=== DESCRIPTION OF THE TASK ===
Find the line containing "Santunan Anak Yatim dan Bantuan". Retype it and every later line of the records exactly, leaving out pictures.

[Saved data entries]
────────────────

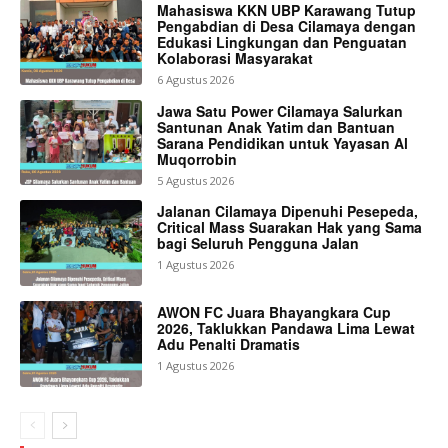
Mahasiswa KKN UBP Karawang Tutup
Pengabdian di Desa Cilamaya dengan
Edukasi Lingkungan dan Penguatan
Kolaborasi Masyarakat
6 Agustus 2026
Jawa Satu Power Cilamaya Salurkan
Santunan Anak Yatim dan Bantuan
Sarana Pendidikan untuk Yayasan Al
Muqorrobin
5 Agustus 2026
Jalanan Cilamaya Dipenuhi Pesepeda,
Critical Mass Suarakan Hak yang Sama
bagi Seluruh Pengguna Jalan
1 Agustus 2026
AWON FC Juara Bhayangkara Cup
2026, Taklukkan Pandawa Lima Lewat
Adu Penalti Dramatis
1 Agustus 2026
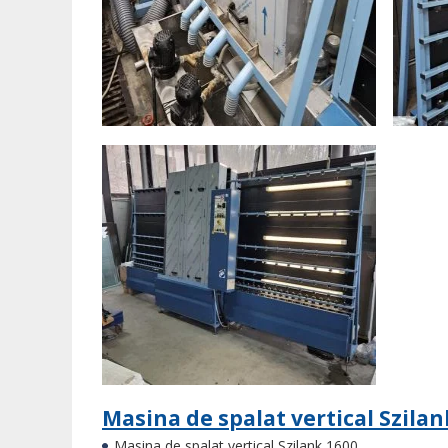
Masina de spalat vertical Szilan
Masina de spalat vertical Szilank 1600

────────────────

=== ANSWER BOX ===
Santunan Anak Yatim dan Bantuan
Sarana Pendidikan untuk Yayasan Al
Muqorrobin
5 Agustus 2026
Jalanan Cilamaya Dipenuhi Pesepeda,
Critical Mass Suarakan Hak yang Sama
bagi Seluruh Pengguna Jalan
1 Agustus 2026
AWON FC Juara Bhayangkara Cup
2026, Taklukkan Pandawa Lima Lewat
Adu Penalti Dramatis
1 Agustus 2026
Masina de spalat vertical Szilan
Masina de spalat vertical Szilank 1600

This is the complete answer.